Lecture 6: Infrastructure & Tooling (Full Stack Deep Learning

TL;DR

Continuous model improvement requires a repeatable data-to-deployment feedback loop, including monitoring and dataset updates from production.

Briefing Cornell Notes

Briefing

Deep learning progress depends less on model code than on the surrounding “infrastructure and tooling” that turns raw data into continuously improving systems. The practical dream—ship a scalable model, generate new production data, retrain, and deploy again—only works if teams can repeatedly collect, clean, label, version, and monitor data; run and debug training experiments; and then keep deployed models healthy by feeding back new examples. That loop is the real engineering challenge, and it’s why so much effort goes into building reliable pipelines rather than just writing neural networks.

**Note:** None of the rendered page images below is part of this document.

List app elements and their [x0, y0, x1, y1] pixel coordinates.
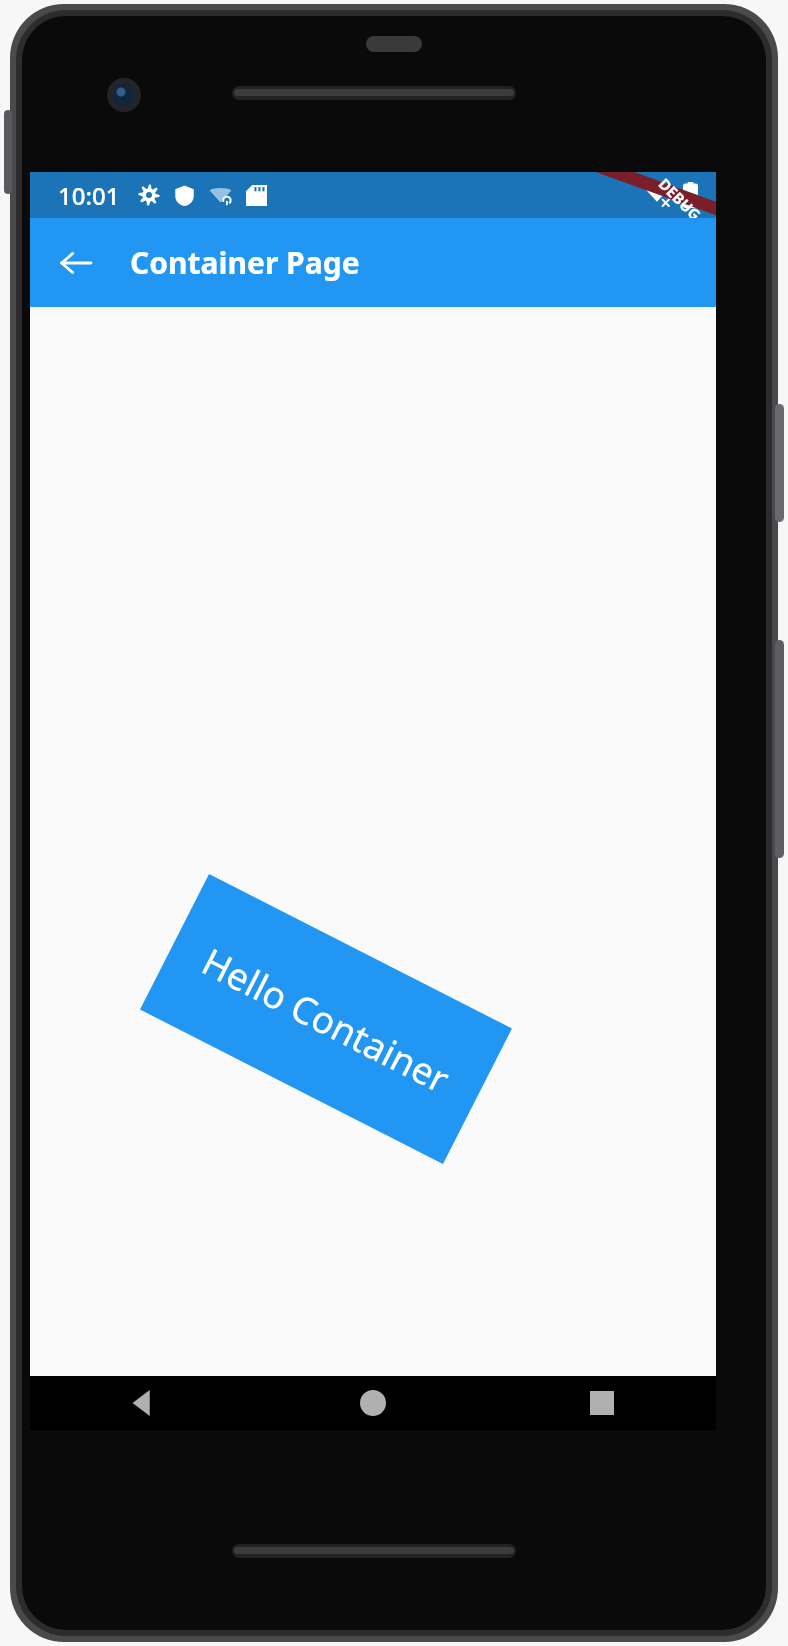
- button[interactable]: Hello Container: [140, 874, 512, 1164]
- button[interactable]: Back: [30, 1376, 258, 1430]
- button[interactable]: Home: [258, 1376, 487, 1430]
- staticText: DEBUG: [654, 174, 705, 218]
- staticText: Hello Container: [194, 935, 459, 1103]
- button[interactable]: Back: [48, 235, 104, 291]
- button[interactable]: Recent apps: [487, 1376, 716, 1430]
- staticText: 10:01: [58, 179, 120, 212]
- staticText: Container Page: [130, 242, 360, 283]
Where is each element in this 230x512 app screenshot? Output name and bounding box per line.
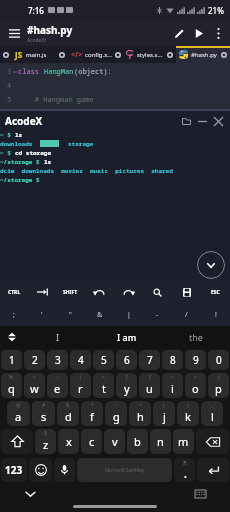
staticText: = xyxy=(102,374,105,381)
staticText: q xyxy=(8,381,15,396)
button[interactable]: Enter xyxy=(197,458,229,482)
staticText: ESC xyxy=(211,289,220,296)
button[interactable]: _ xyxy=(201,401,223,426)
button[interactable]: 8 xyxy=(162,350,183,370)
button[interactable]: Space xyxy=(77,458,172,482)
button[interactable]: $ xyxy=(35,429,56,454)
button[interactable]: Switch keyboard xyxy=(170,486,230,502)
button[interactable]: Backspace xyxy=(196,429,229,454)
button[interactable]: Scroll to bottom xyxy=(197,251,225,279)
button[interactable]: # xyxy=(32,401,55,426)
button[interactable]: > xyxy=(185,373,206,398)
button[interactable]: | xyxy=(114,303,143,326)
button[interactable]: styles.s… xyxy=(123,46,176,63)
button[interactable]: 3 xyxy=(47,350,68,370)
staticText: ' xyxy=(41,310,43,320)
button[interactable]: v xyxy=(104,429,125,454)
button[interactable]: Period xyxy=(174,458,195,482)
button[interactable]: - xyxy=(105,401,127,426)
button[interactable]: Shift xyxy=(1,429,33,454)
button[interactable]: ESC xyxy=(201,281,230,303)
staticText: the xyxy=(189,331,203,343)
button[interactable]: m xyxy=(173,429,194,454)
button[interactable]: Voice input xyxy=(54,458,75,482)
staticText: ?! xyxy=(183,460,187,467)
button[interactable]: 1 xyxy=(1,350,22,370)
button[interactable]: & xyxy=(85,303,114,326)
staticText: dcim downloads movies music pictures sha… xyxy=(0,167,173,175)
staticText: v xyxy=(112,434,118,449)
staticText: a xyxy=(15,409,22,424)
button[interactable]: % xyxy=(1,373,22,398)
button[interactable]: Symbols xyxy=(1,458,27,482)
button[interactable]: Undo xyxy=(85,281,114,303)
button[interactable]: ' xyxy=(28,303,56,326)
button[interactable]: I xyxy=(24,326,92,348)
button[interactable]: Open folder xyxy=(178,113,194,129)
staticText: #hash.py xyxy=(27,23,73,37)
button[interactable]: = xyxy=(93,373,114,398)
button[interactable]: " xyxy=(56,303,85,326)
button[interactable]: ; xyxy=(0,303,28,326)
staticText: s xyxy=(41,409,47,424)
button[interactable]: ] xyxy=(139,373,160,398)
staticText: $ xyxy=(44,430,47,437)
button[interactable]: 4 xyxy=(70,350,91,370)
staticText: # Hangman game xyxy=(18,95,94,105)
button[interactable]: b xyxy=(127,429,148,454)
staticText: CTRL xyxy=(8,289,21,296)
staticText: ls xyxy=(15,131,23,139)
button[interactable]: Edit xyxy=(169,23,189,43)
button[interactable]: SHIFT xyxy=(56,281,85,303)
button[interactable]: c xyxy=(81,429,102,454)
staticText: < xyxy=(171,374,174,381)
button[interactable]: Open navigation menu xyxy=(5,24,23,42)
button[interactable]: Search xyxy=(143,281,172,303)
button[interactable]: 6 xyxy=(116,350,137,370)
button[interactable]: n xyxy=(150,429,171,454)
button[interactable]: CTRL xyxy=(0,281,28,303)
staticText: r xyxy=(78,381,83,396)
button[interactable]: ^ xyxy=(24,373,45,398)
button[interactable]: Close terminal xyxy=(210,113,226,129)
button[interactable]: * xyxy=(81,401,103,426)
button[interactable]: the xyxy=(161,326,230,348)
button[interactable]: I am xyxy=(92,326,161,348)
button[interactable]: / xyxy=(172,303,201,326)
button[interactable]: 9 xyxy=(185,350,206,370)
staticText: m xyxy=(178,434,189,449)
button[interactable]: Expand toolbar xyxy=(0,326,24,348)
button[interactable]: Hide keyboard xyxy=(0,486,60,502)
button[interactable]: 0 xyxy=(208,350,229,370)
button[interactable]: + xyxy=(129,401,151,426)
button[interactable]: ~ xyxy=(47,373,68,398)
staticText: p xyxy=(215,381,222,396)
staticText: # xyxy=(42,402,46,409)
button[interactable]: Tab xyxy=(28,281,56,303)
button[interactable]: < xyxy=(162,373,183,398)
button[interactable]: #hash.py xyxy=(176,46,230,63)
button[interactable]: Redo xyxy=(114,281,143,303)
button[interactable]: x xyxy=(58,429,79,454)
button[interactable]: & xyxy=(57,401,79,426)
button[interactable]: Minimize xyxy=(194,113,210,129)
button[interactable]: ! xyxy=(201,303,230,326)
button[interactable]: | xyxy=(70,373,91,398)
button[interactable]: Emoji xyxy=(29,458,52,482)
staticText: @ xyxy=(16,402,21,409)
button[interactable]: ( xyxy=(153,401,175,426)
button[interactable]: 5 xyxy=(93,350,114,370)
button[interactable]: { xyxy=(208,373,229,398)
button[interactable]: Save xyxy=(172,281,201,303)
button[interactable]: 7 xyxy=(139,350,160,370)
button[interactable]: More options xyxy=(209,24,227,42)
button[interactable]: JS xyxy=(12,46,68,63)
button[interactable]: - xyxy=(143,303,172,326)
button[interactable]: ) xyxy=(177,401,199,426)
button[interactable]: </> xyxy=(68,46,123,63)
button[interactable]: 2 xyxy=(24,350,45,370)
button[interactable]: [ xyxy=(116,373,137,398)
button[interactable]: Run xyxy=(189,23,209,43)
staticText: u xyxy=(146,381,153,396)
button[interactable]: @ xyxy=(7,401,30,426)
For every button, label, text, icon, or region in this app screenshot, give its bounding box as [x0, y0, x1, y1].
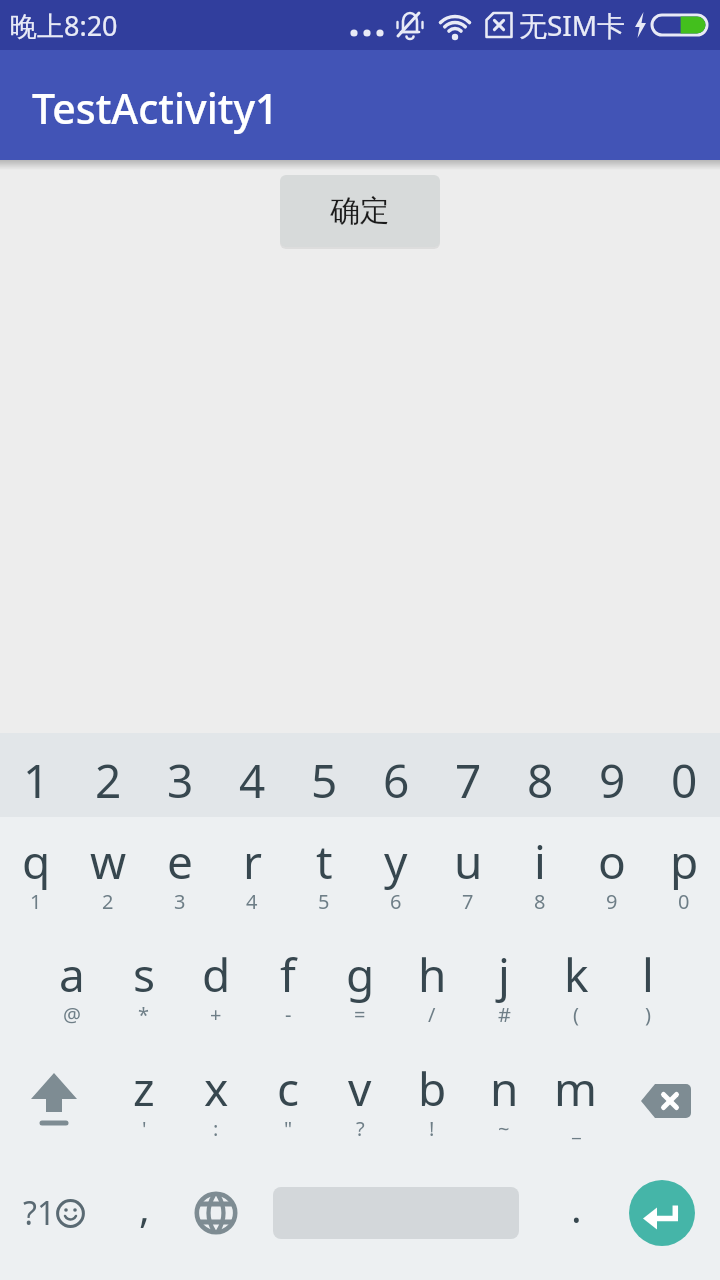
button[interactable]: , — [108, 1158, 180, 1280]
staticText: 晚上8:20 — [10, 7, 118, 44]
staticText: p — [670, 830, 699, 893]
button[interactable]: d — [180, 930, 252, 1044]
button[interactable]: e — [144, 817, 216, 930]
staticText: 1 — [30, 888, 42, 915]
button[interactable]: 2 — [72, 733, 144, 817]
staticText: ?1 — [23, 1191, 56, 1235]
button[interactable]: c — [252, 1044, 324, 1158]
button[interactable]: 8 — [504, 733, 576, 817]
button[interactable]: j — [468, 930, 540, 1044]
staticText: 5 — [318, 888, 330, 915]
button[interactable]: i — [504, 817, 576, 930]
button[interactable]: w — [72, 817, 144, 930]
button[interactable]: 4 — [216, 733, 288, 817]
staticText: _ — [572, 1115, 581, 1142]
button[interactable]: g — [324, 930, 396, 1044]
button[interactable]: b — [396, 1044, 468, 1158]
staticText: r — [243, 830, 262, 893]
staticText: 4 — [246, 888, 258, 915]
staticText: c — [277, 1057, 300, 1120]
button[interactable]: n — [468, 1044, 540, 1158]
staticText: 3 — [167, 749, 194, 812]
staticText: 0 — [678, 888, 690, 915]
staticText: k — [564, 943, 589, 1006]
staticText: 8 — [527, 749, 554, 812]
staticText: / — [428, 1001, 436, 1028]
staticText: ~ — [498, 1115, 510, 1142]
button[interactable] — [0, 1044, 108, 1158]
staticText: x — [204, 1057, 229, 1120]
staticText: , — [139, 1180, 150, 1234]
staticText: 无SIM卡 — [519, 6, 626, 44]
staticText: . — [571, 1180, 582, 1234]
button[interactable]: 5 — [288, 733, 360, 817]
staticText: TestActivity1 — [32, 80, 279, 136]
staticText: * — [138, 1001, 150, 1028]
button[interactable]: l — [612, 930, 684, 1044]
staticText: a — [59, 943, 85, 1006]
button[interactable]: k — [540, 930, 612, 1044]
button[interactable]: ?1 — [0, 1158, 108, 1280]
staticText: - — [285, 1001, 292, 1028]
staticText: : — [213, 1115, 219, 1142]
staticText: 1 — [23, 749, 50, 812]
button[interactable]: 6 — [360, 733, 432, 817]
button[interactable]: . — [540, 1158, 612, 1280]
staticText: ! — [429, 1115, 435, 1142]
button[interactable]: m — [540, 1044, 612, 1158]
staticText: m — [554, 1057, 598, 1120]
button[interactable]: 7 — [432, 733, 504, 817]
button[interactable] — [612, 1158, 720, 1280]
button[interactable] — [252, 1158, 540, 1280]
staticText: s — [133, 943, 156, 1006]
button[interactable]: t — [288, 817, 360, 930]
button[interactable]: o — [576, 817, 648, 930]
button[interactable] — [180, 1158, 252, 1280]
button[interactable]: r — [216, 817, 288, 930]
button[interactable]: s — [108, 930, 180, 1044]
staticText: 8 — [534, 888, 546, 915]
button[interactable]: 0 — [648, 733, 720, 817]
staticText: 2 — [95, 749, 122, 812]
staticText: o — [598, 830, 626, 893]
staticText: e — [167, 830, 193, 893]
staticText: 2 — [102, 888, 114, 915]
button[interactable]: x — [180, 1044, 252, 1158]
button[interactable]: y — [360, 817, 432, 930]
button[interactable]: p — [648, 817, 720, 930]
staticText: ( — [573, 1001, 579, 1028]
button[interactable]: z — [108, 1044, 180, 1158]
button[interactable]: 1 — [0, 733, 72, 817]
staticText: ' — [142, 1115, 147, 1142]
button[interactable]: u — [432, 817, 504, 930]
staticText: w — [90, 830, 127, 893]
staticText: 9 — [606, 888, 618, 915]
staticText: l — [642, 943, 654, 1006]
staticText: h — [418, 943, 447, 1006]
button[interactable]: h — [396, 930, 468, 1044]
staticText: f — [280, 943, 296, 1006]
button[interactable]: 确定 — [280, 175, 440, 247]
button[interactable]: 9 — [576, 733, 648, 817]
button[interactable]: q — [0, 817, 72, 930]
button[interactable] — [612, 1044, 720, 1158]
staticText: 3 — [174, 888, 186, 915]
staticText: i — [534, 830, 546, 893]
staticText: z — [133, 1057, 155, 1120]
staticText: 6 — [383, 749, 410, 812]
staticText: v — [348, 1057, 372, 1120]
staticText: u — [454, 830, 483, 893]
staticText: j — [498, 943, 510, 1006]
button[interactable]: v — [324, 1044, 396, 1158]
staticText: 9 — [599, 749, 626, 812]
staticText: " — [284, 1115, 293, 1142]
staticText: 4 — [239, 749, 266, 812]
staticText: = — [354, 1001, 366, 1028]
button[interactable]: 3 — [144, 733, 216, 817]
button[interactable]: f — [252, 930, 324, 1044]
staticText: n — [490, 1057, 519, 1120]
button[interactable]: a — [36, 930, 108, 1044]
staticText: 0 — [671, 749, 698, 812]
staticText: ? — [356, 1115, 365, 1142]
staticText: g — [346, 943, 375, 1006]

A useful way to organize this work splits it into three buckets: data, training/evaluation, and deployment (with data feedback spanning all three). Data engineering includes sources like logs, databases, files, and images, plus storage layers such as data lakes and warehouses (examples named include Databricks, Snowflake, BigQuery, and Redshift). Processing and transformation rely on tools like Airflow, Apache Spark, and Dagster, with exploration and transformation often done via pandas and SQL-oriented workflows using dbt. Many datasets also require labeling, and the outputs must be versioned into reproducible artifacts.

Training and evaluation then demand both general software engineering and deep-learning-specific tooling. Python dominates because of its ecosystem, and the workflow is shaped by editors and IDEs such as Visual Studio Code (with features like version control, diffs, inline documentation, and remote notebook support). Static analysis and type hints—via linters and tools like PyLint—help codify style rules and catch bugs early. Notebooks (Jupyter) remain common for prototyping, but they’re criticized for versioning difficulty, fragile execution order, and poor support for testing and distributed jobs; alternatives like Streamlit are positioned for interactive “applets” built directly from Python.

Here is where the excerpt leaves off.